In the third embodiment constructed as described above, when the control circuit 90 is directly connected to the positive terminal of the battery B as in the second embodiment, the control circuit 9 is connected.
0 is operated by being supplied with power from the battery B, and substantially sets each setting specification (each setting specification in the third embodiment) of both hands 50 and 60 out of the stored chart data in the memory 91 to the second embodiment. In the same manner and stores it in the memory 92.

With such a storage, the control circuit 90 concerned
Drives and controls the internal rotating machine 30 based on the data stored in the memory 92 (data stored in the third embodiment). At this time, since the setting specification of the pointer 60 is not set as described above, the rotary inner unit 20 is not drive-controlled. As a result, the pointer 50 is rotated by the rotating internal unit 30 so that the pointer 52 indicates "0 km / h" corresponding to the minimum scale of the scale 40a. Therefore, the pointer 50
Indicates the minimum scale of the scale portion 40a on the surface of the scale 40 (at a position of 20 ° counterclockwise from directly below).

In such a state, when the passenger vehicle is placed in a traveling state as the ignition switch IG is turned on, as in the second embodiment, the control circuit 90 moves within the rotation based on the detection output of the vehicle speed sensor 70. By controlling the driving of the machine 30, the pointer 50 is rotated along the scale 40a on the surface of the scale 40 at the upper side in FIG. 6 to indicate the vehicle speed. Here, for example, when the vehicle speed increases, the pointer 50 rotates along the scale portion 40a in the clockwise direction shown in FIG.
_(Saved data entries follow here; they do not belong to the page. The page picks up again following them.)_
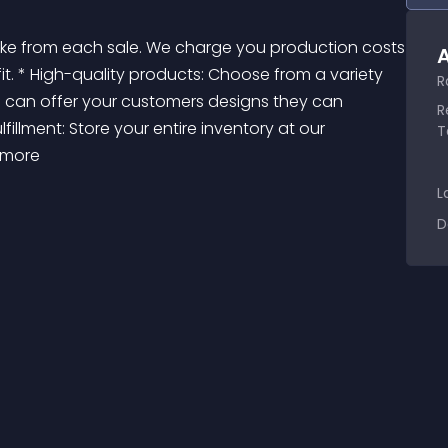
A
ofit. * High-quality products: Choose from a variety 
R
u can offer your customers designs they can 
R
fillment: Store your entire inventory at our 
T
 more 
L
D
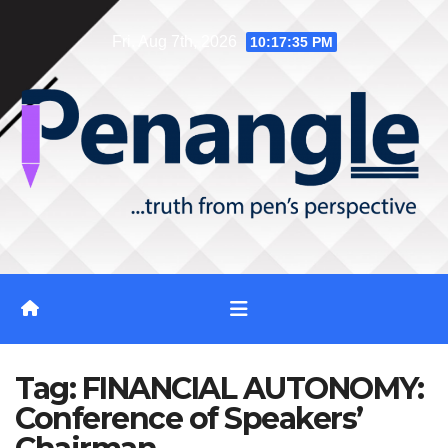
Skip
Fri. Aug 7th, 2026
10:17:35 PM
to
content
Tag:
FINANCIAL AUTONOMY:
Conference of Speakers’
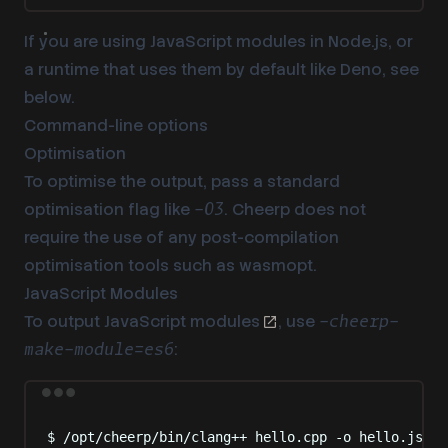
If you are using JavaScript modules in Node.js, or
a runtime that uses them by default like Deno,
see
below
.
Command-line options
Optimisation
To optimise the output, pass a standard
optimisation flag like
. Cheerp does not
-O3
require the use of any post-compilation
optimisation tools such as wasmopt.
JavaScript Modules
To output
JavaScript modules
, use
-cheerp-
:
make-module=es6
Terminal window
$
/opt/cheerp/bin/clang++
hello.cpp
-o
hello.js
-c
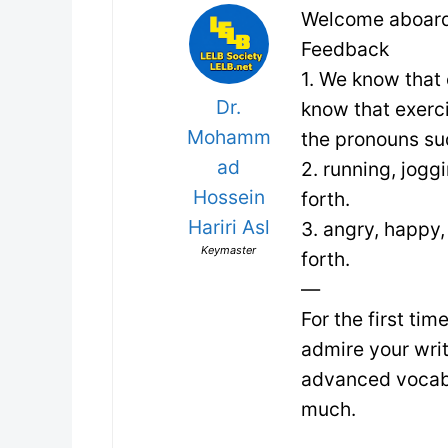
Welcome aboard
Feedback
1. We know that
Dr.
know that exerc
Mohamm
the pronouns su
ad
2. running, jogg
Hossein
forth.
Hariri Asl
3. angry, happy, 
Keymaster
forth.
—
For the first ti
admire your wri
advanced vocabul
much.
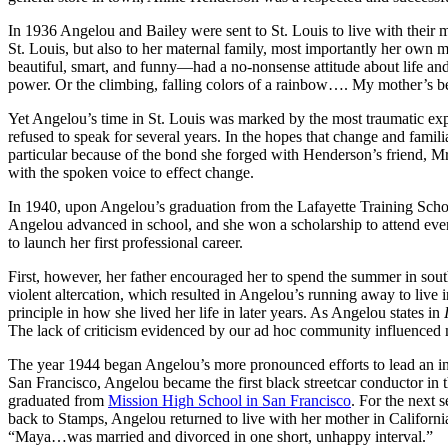
In 1936 Angelou and Bailey were sent to St. Louis to live with their m
St. Louis, but also to her maternal family, most importantly her own
beautiful, smart, and funny—had a no-nonsense attitude about life an
power. Or the climbing, falling colors of a rainbow…. My mother’s bea
Yet Angelou’s time in St. Louis was marked by the most traumatic exp
refused to speak for several years. In the hopes that change and fami
particular because of the bond she forged with Henderson’s friend, 
with the spoken voice to effect change.
In 1940, upon Angelou’s graduation from the Lafayette Training School
Angelou advanced in school, and she won a scholarship to attend even
to launch her first professional career.
First, however, her father encouraged her to spend the summer in sout
violent altercation, which resulted in Angelou’s running away to live
principle in how she lived her life in later years. As Angelou states in
The lack of criticism evidenced by our ad hoc community influenced me
The year 1944 began Angelou’s more pronounced efforts to lead an ind
San Francisco, Angelou became the first black streetcar conductor in
graduated from
Mission High School in San Francisco
. For the next 
back to Stamps, Angelou returned to live with her mother in Californ
“Maya…was married and divorced in one short, unhappy interval.”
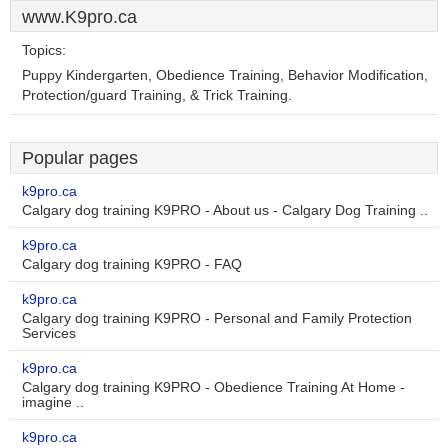
www.K9pro.ca
Topics:
Puppy Kindergarten, Obedience Training, Behavior Modification,
Protection/guard Training, & Trick Training.
Popular pages
k9pro.ca
Calgary dog training K9PRO - About us - Calgary Dog Training ..
k9pro.ca
Calgary dog training K9PRO - FAQ
k9pro.ca
Calgary dog training K9PRO - Personal and Family Protection
Services
k9pro.ca
Calgary dog training K9PRO - Obedience Training At Home -
imagine ..
k9pro.ca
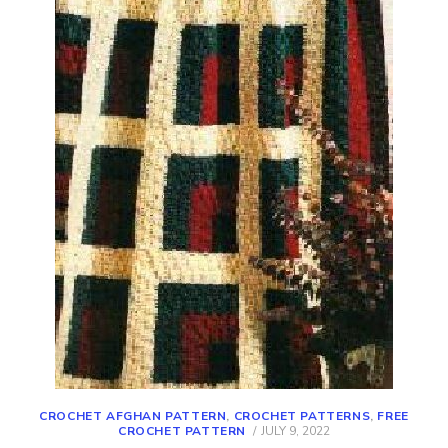
CROCHET AFGHAN PATTERN
,
CROCHET PATTERNS
,
FREE
POSTED
CROCHET PATTERN
JULY 9, 2022
ON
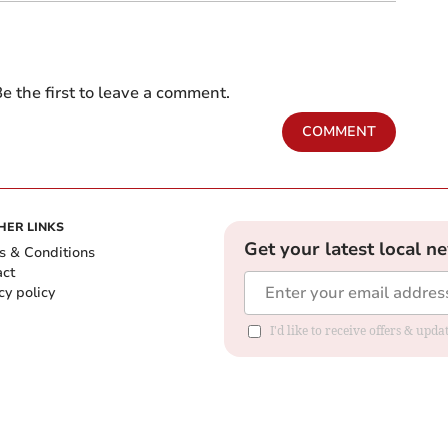
e the first to leave a comment.
COMMENT
HER LINKS
Get your latest local n
s & Conditions
act
cy policy
I'd like to receive offers & up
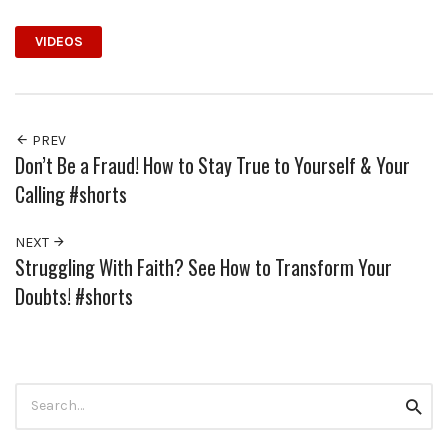
VIDEOS
PREV
Don’t Be a Fraud! How to Stay True to Yourself & Your
Calling #shorts
NEXT
Struggling With Faith? See How to Transform Your
Doubts! #shorts
Search
Searc
for:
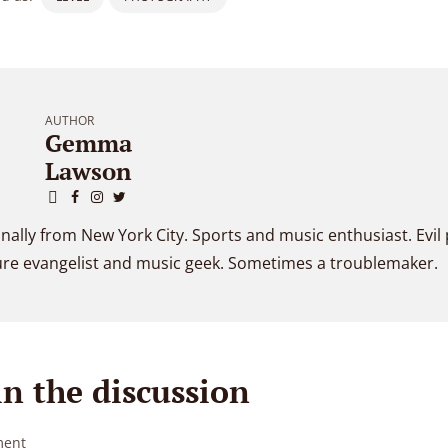
AUTHOR
Gemma
Lawson
inally from New York City. Sports and music enthusiast. Evil
ure evangelist and music geek. Sometimes a troublemaker.
in the discussion
ent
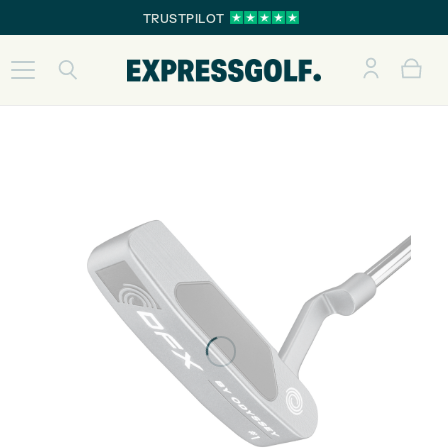
TRUSTPILOT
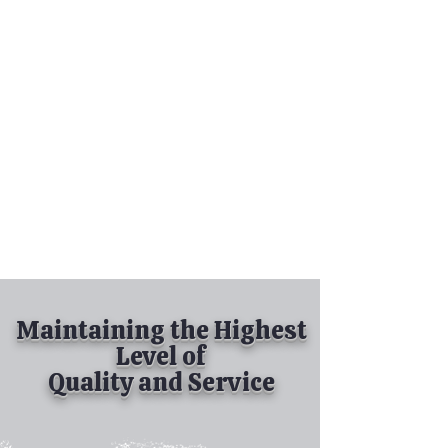
Tel:
630-513-5600
Diamond Spray
Painting, Inc.
Industrial Spray
Painting
& Powder Coating
Maintaining the Highest
Level of
Quality and Service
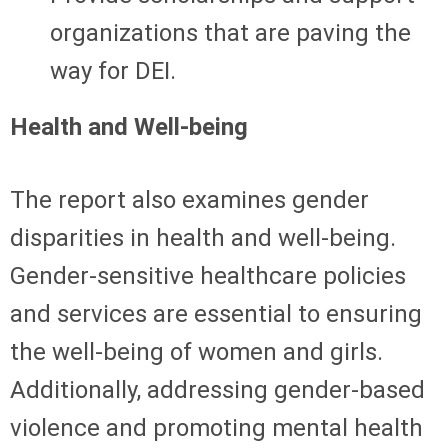
organizations that are paving the
way for DEI.
Health and Well-being
The report also examines gender
disparities in health and well-being.
Gender-sensitive healthcare policies
and services are essential to ensuring
the well-being of women and girls.
Additionally, addressing gender-based
violence and promoting mental health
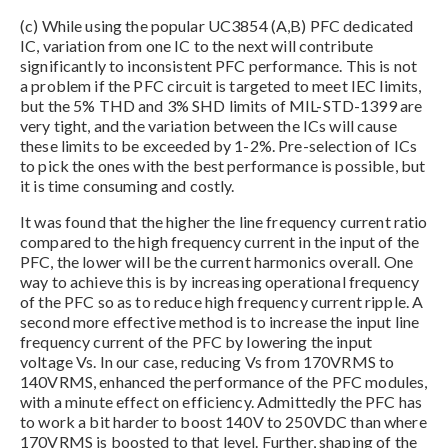
(c) While using the popular UC3854 (A,B) PFC dedicated
IC, variation from one IC to the next will contribute
significantly to inconsistent PFC performance. This is not
a problem if the PFC circuit is targeted to meet IEC limits,
but the 5% THD and 3% SHD limits of MIL-STD-1399 are
very tight, and the variation between the ICs will cause
these limits to be exceeded by 1-2%. Pre-selection of ICs
to pick the ones with the best performance is possible, but
it is time consuming and costly.
It was found that the higher the line frequency current ratio
compared to the high frequency current in the input of the
PFC, the lower will be the current harmonics overall. One
way to achieve this is by increasing operational frequency
of the PFC so as to reduce high frequency current ripple. A
second more effective method is to increase the input line
frequency current of the PFC by lowering the input
voltage Vs. In our case, reducing Vs from 170VRMS to
140VRMS, enhanced the performance of the PFC modules,
with a minute effect on efficiency. Admittedly the PFC has
to work a bit harder to boost 140V to 250VDC than where
170VRMS is boosted to that level. Further, shaping of the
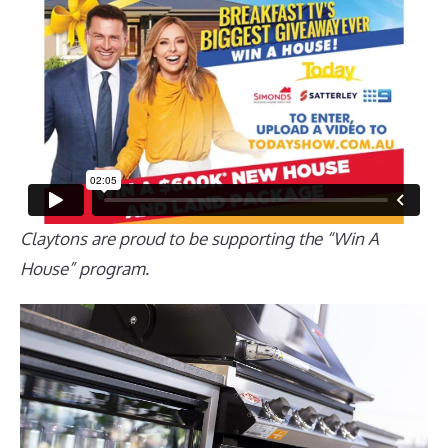
Claytons are proud to be supporting the “Win A
House” program.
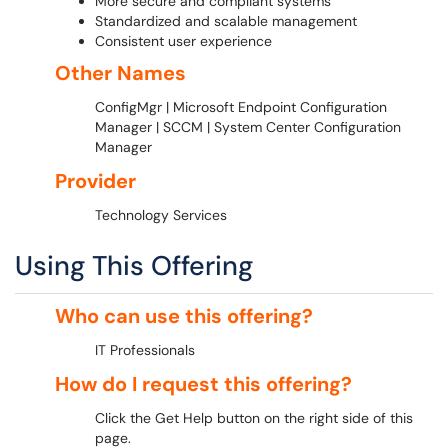
More secure and compliant systems
Standardized and scalable management
Consistent user experience
Other Names
ConfigMgr | Microsoft Endpoint Configuration
Manager | SCCM | System Center Configuration
Manager
Provider
Technology Services
Using This Offering
Who can use this offering?
IT Professionals
How do I request this offering?
Click the Get Help button on the right side of this
page.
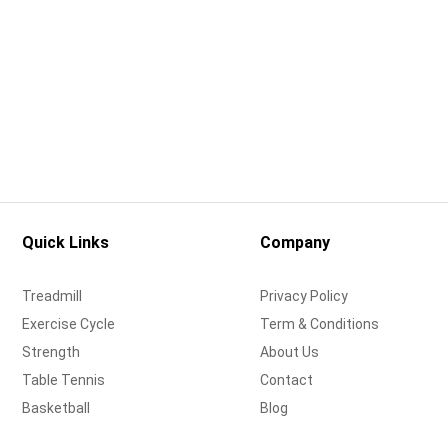
Quick Links
Company
Treadmill
Privacy Policy
Exercise Cycle
Term & Conditions
Strength
About Us
Table Tennis
Contact
Basketball
Blog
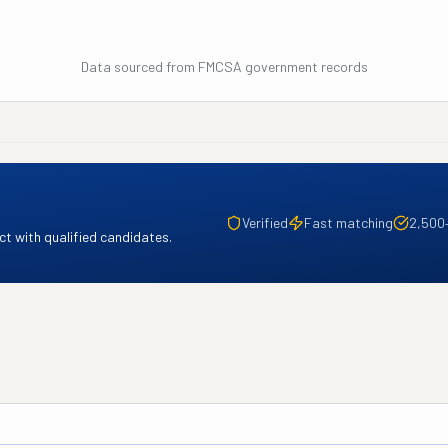
Data sourced from FMCSA government records
Verified
Fast matching
2,500
t with qualified candidates.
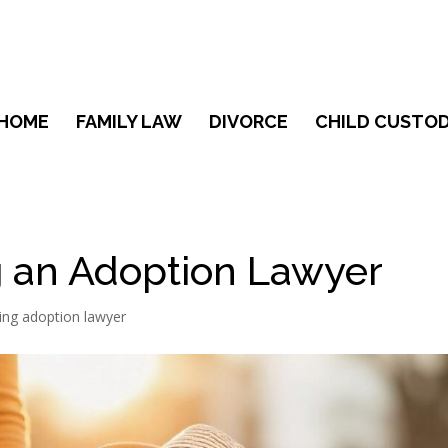
HOME
FAMILY LAW
DIVORCE
CHILD CUSTOD
ng an Adoption Lawyer
ring adoption lawyer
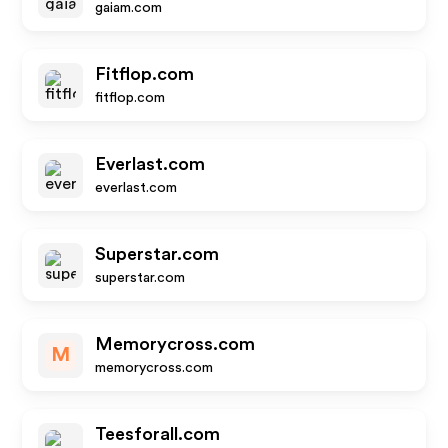
gaiam.com
Fitflop.com
fitflop.com
Everlast.com
everlast.com
Superstar.com
superstar.com
Memorycross.com
M
memorycross.com
Teesforall.com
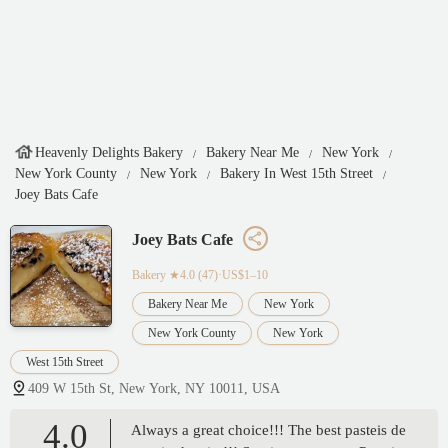
Heavenly Delights Bakery
Bakery Near Me
New York
New York County
New York
Bakery In West 15th Street
Joey Bats Cafe
Joey Bats Cafe
Bakery
★4.0 (47)·US$1–10
Bakery Near Me
New York
New York County
New York
West 15th Street
409 W 15th St, New York, NY 10011, USA
4.0
Always a great choice!!! The best pasteis de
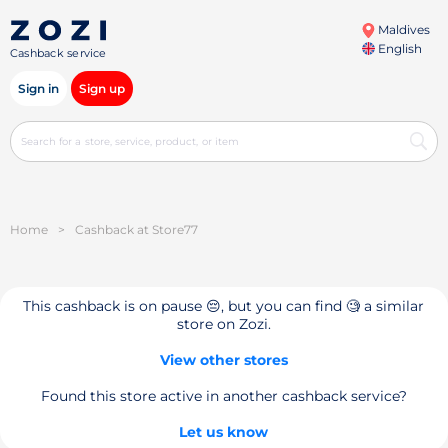
Maldives
English
Cashback service
Sign in
Sign up
Home
>
Cashback at Store77
This cashback is on pause 😔, but you can find 🧐 a similar
store on Zozi.
View other stores
Found this store active in another cashback service?
Let us know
As described above, the vehicle speed is instructed by using the instrument main body D, the scale 40, and the pointer 50 which are constructed as in the third embodiment. For this reason, this third
In the embodiment, the pointer 60 is unnecessary, and the scale 4
Although 0 is different from that described in the first or second embodiment, by using the meter body D and the pointer 50 described in the first or second embodiment and the stored chart data of the memory 91. In giving the vehicle speed instruction, it is possible to achieve substantially the same effects as those of the first or second embodiment.

Here, the specifications for setting the initial turning position, turning direction and turning angle width of the pointer 50 are the chart data already stored in the memory 91 described in the first or second embodiment. The setting can be easily performed without preparing a setting specification of the pointer 50 separately from the vehicle speed instruction or the meter of the first or second embodiment.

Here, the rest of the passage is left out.